The jump off point where we entered was the same as Cinco Picos climb, which is Sitio Cawag. It was a trek of about 13 hours dayhike for us, a little technical (only some portions as characterized by a Guiting-Guiting-like features), 360-degree summit view, grassland trek, and I can say it's also a big mountain with numerous assaults.

I was mesmerized by its beauty and let me share with you a lot of good angles of this scenic mountain. Let me show you the journey we had here. Here you go with some of our pictures to give you visible stories.

An early start of trek.. waiting for the sunrise
take 5!  so take your time! we're ahead of our itinerary.. :)
a panoramic view on our way assaulting. there, was Sitio Cawag! 

we must continue! more assault please! hehe...
Familiar?? here's what i've mentioned earlier! No, we're not in G2.
Buddy and me at this G2-like portion of the camp site (Photo credit: Jane Lim)
summit! finally.. Behind me was Talisayin Cove..
Honestly, I did not feel the lengthy trek so much because of the company of these cool guys. Everyone's energetic too.. everything went on smoothly... :)
The bubbly group!  (Photo credit: Jane Lim)
These were ones that delighted me too.. Thank God for a very favorable weather that we've seen clearly the 360-degree view from the summit and of course these neighboring mountains! :)

Cinco Picos on my rightmost and then to my nearest right is Mt. Dayungan
(Photo credit: Jane Lim)

So this is Mt. Samat in Bataan! :) Wow! perfectly lonesome yet it brings a breathtaking view

Mt. Mariveles Range was full of beautiful clouds on top of the peaks

What also amused me are these stuff in such mountain:

Yellowish brown rocks with a touch of choco hehehe

red orange soil during the start of our traverse after descending from summit

Violet something!

Greeny Rocks

Herbal drink, anyone?
According to Kuya (a good Aeta local guide), this one may be boiled to make a herbal drink (or tea?)  :) I can't remember if he was referring specifically to Koreans
on my back is Mt. Nagsasa and the Nagsasa Cove
 (Photo credit: Jane Lim)

We intended not to push through with Nagsasa. We even didn't mind tiring ourselves for something we've been already amazed. We might also be catching ourselves trekking after nightfall so we chose to go straight via Bira-bira trail.
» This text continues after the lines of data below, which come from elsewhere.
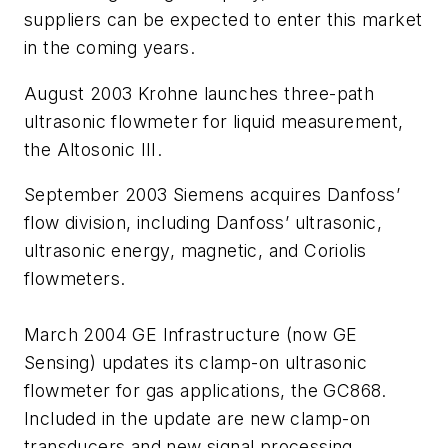
suppliers can be expected to enter this market
in the coming years.
August 2003 Krohne launches three-path
ultrasonic flowmeter for liquid measurement,
the Altosonic III.
September 2003 Siemens acquires Danfoss’
flow division, including Danfoss’ ultrasonic,
ultrasonic energy, magnetic, and Coriolis
flowmeters.
March 2004 GE Infrastructure (now GE
Sensing) updates its clamp-on ultrasonic
flowmeter for gas applications, the GC868.
Included in the update are new clamp-on
transducers and new signal processing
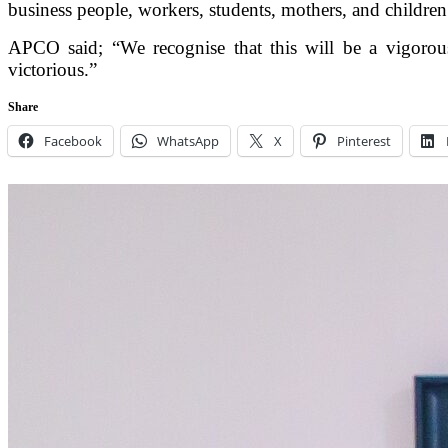
business people, workers, students, mothers, and children
APCO said; “We recognise that this will be a vigorous 
victorious.”
Share
Facebook
WhatsApp
X
Pinterest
Or I guess, we must have done it should we had an overnight climb instead.

uh-oh. be careful, dear!
There was a portion that extra care must be given during the descent. A little technical is the way to Bira-bira. We were able to get back to the jump off point in Sitio Cawag by almost 5pm.

More info just for you ---->

Estimated Budget: Php1200, inclusive of the following
>Transpo (Bus, Rented Jeep or Trike (Manila to Olongapo to JOP to Olongapo to Manila)
>Reg Fee
>Guide Fee

ITINERARY (our original itinerary which includes passing through Nagsasa)

Day 0 Saturday

2000 ETD to Olongapo

Day 1 Sunday

0200 ETA Olongapo/Breakfast/Buy Provisions or Packed Lunch
0300 ETD to Sitio Cawag
0330 Register at Police Station in Subic/Take Trike
0400 ETA Sitio Cawag/Register/Arrange guides
0430 Start Trek to Mt. Balingkilat
0630 Kawayanan/WaterSource
0645 Resume Trek
0900 ETA Balingkilat Summit/Take Pictures
0930 Start Descend
1230 ETA Nagsasa Cove/Lunch/Take Rest
1300 Start Trek to Mt. Bira-Bira
1600 ETA Sito Cawag/Washup
1700 ETD to Subic/Take Trike to Subic
1800 ETA Subic/ETD Take Bus or Jeep bound to Olongapo
1845 ETA Olongapo/ Take bus bound to manila
2200 ETA Manila

*Important Note:

If you are going on any beachineering or mountaineering activities in this area, make sure to properly register yourselves at the barangay with the knowledge of the chieftain. I am raising this matter after learning from the chieftain himself that a weekend prior to our climb (when Typhoon Gorio hit the country), a certain group got stranded and floating with their boat stumbled and since they were not registered, no immediate rescue has been made.